» Problem description
Below are the records; give again exactly the lines that run from the one with "Privacidade" through the last line.

» Record set
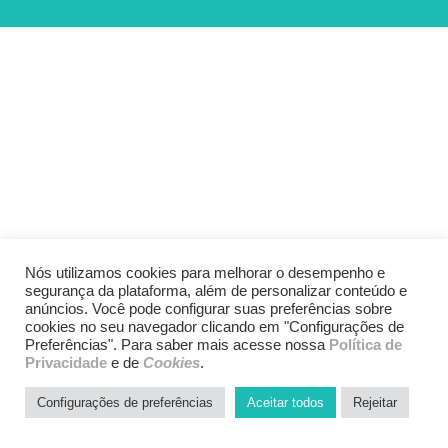
Nós utilizamos cookies para melhorar o desempenho e
segurança da plataforma, além de personalizar conteúdo e
anúncios. Você pode configurar suas preferências sobre
cookies no seu navegador clicando em "Configurações de
Preferências". Para saber mais acesse nossa
Política de
Privacidade
e de
Cookies
.
Configurações de preferências
Aceitar todos
Rejeitar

» Problem solution
Privacidade
e de
Cookies
.
Configurações de preferências
Aceitar todos
Rejeitar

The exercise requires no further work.